L’endroit avait appartenu à Ouanina, un Caïd qui avait gouverné jusqu’au fin fond du Sahara.>>
Dix ans de travaux seront nécessaires pour mener à bien ce projet.
Mais, au début de l’an 2000. Changement de direction : Med Hajlani décide de faire de son lieu un restaurant. << Pour être précis, un art restaurant. Un espace ou l’on pourra dîner et aussi écouter des concerts, voir des spectacles de danse. Pour la peinture, c’est peut-être plus difficile à mettre en valeur…>> et pour cause : le seigneur Saadien croirait a une hallucination s’il devait revenir chez lui car, emporté par son élan créatif, Med c’est, comme ont dit, <<lâché>>. Si l’on reconnaît la disposition traditionnelle du Riad, un bassin encadré de salon, des toits terrasses qui dominent la médina, le traitement en est révolutionnaire : les colonnes,les arches, les coupoles,les sols,tout a été dessiné avec une fantaisie totale. C’est la demeure d’Iznogoud revue par Hollywood, le palais de Shéhérazade et du capitaine Nemo, Alice au pays des merveilles qui aurait abusé du narghilé… stimulé par la nouvelle vocation de son Raid,l’artiste n’a pu résister à la tentation d’en faire une œuvre d’art à part entière.

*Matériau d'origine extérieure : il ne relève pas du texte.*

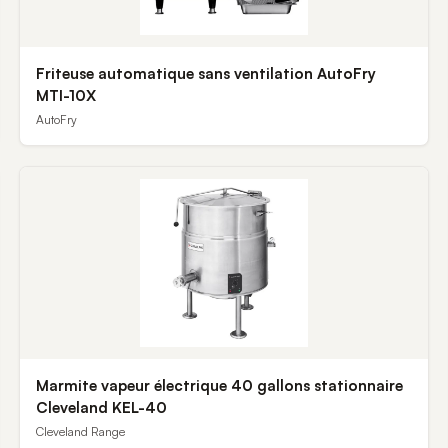
Friteuse automatique sans ventilation AutoFry
MTI-10X
AutoFry
Marmite vapeur électrique 40 gallons stationnaire
Cleveland KEL-40
Cleveland Range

Cela fait déjà prés de vingt ans que Med Hajlani peint, sculpte, dessine des meubles. A paris dans les années 90, il lançait l’ethno design, des créations en fer forgé, chaises aux pieds griffus et appliques en forme de tortue. A mi-chemin de la décoration et de la sculpture. Il exposa à l’institut du monde arabe et l’on pouvait trouver ses pièces chez cour intérieure. Aujourd’hui, il n’a plus besoin de galerie pour présenter son travail : Son restaurant fait aussi office de show-room. Il y a absolument tout dessiné. Outre l’architecture intérieure, il a signé le mobilier et les luminaires. On retrouve le fer forgé, les courbes et les pointes, l’univers <<barbare>> de ses débuts. Un style qui pourrait être dérangeant s’il n’était adouci par les couleurs, l’humour et les clins d’œil à l’enfance. Exemple avec cette fontaine qui semble être en pâte à modeler ou les curieuses gargouilles qui ressemblent à des personnages de dessins animés. << Je veux qu’on se sente bien ici. C’est un endroit qui doit exalter les cinq sens. Plus un sixième : celui de la féerie…>>pari gagné. Au dessus du bassin, des caractères arabes courent comme une frise, c’est un poème qui chante l’amour. Les lustres ressemblent à des vaisseaux spatiaux, d’autre flirtent avec la chine impériale façon troisième millénaire. Sur les terrasses foisonnent les mosaïques de marbres, les colonnes zébrées, les trophées futuristes. Les dômes des coupoles sont percés de hublots bariolés…
On pense aux constructions de Gaudi et du facteur cheval. Med Hajlani réfute : <<je n’ai pas de maître.>>et ne se reconnaît qu’une filiation : <<j’ai baptisé mon restaurant Ziwana. C’était le prénom de ma grand-mère. J’avais envie de lui rendre hommage.>> Ziwana ou le rêve insensé d’un enfant épris d’absolu.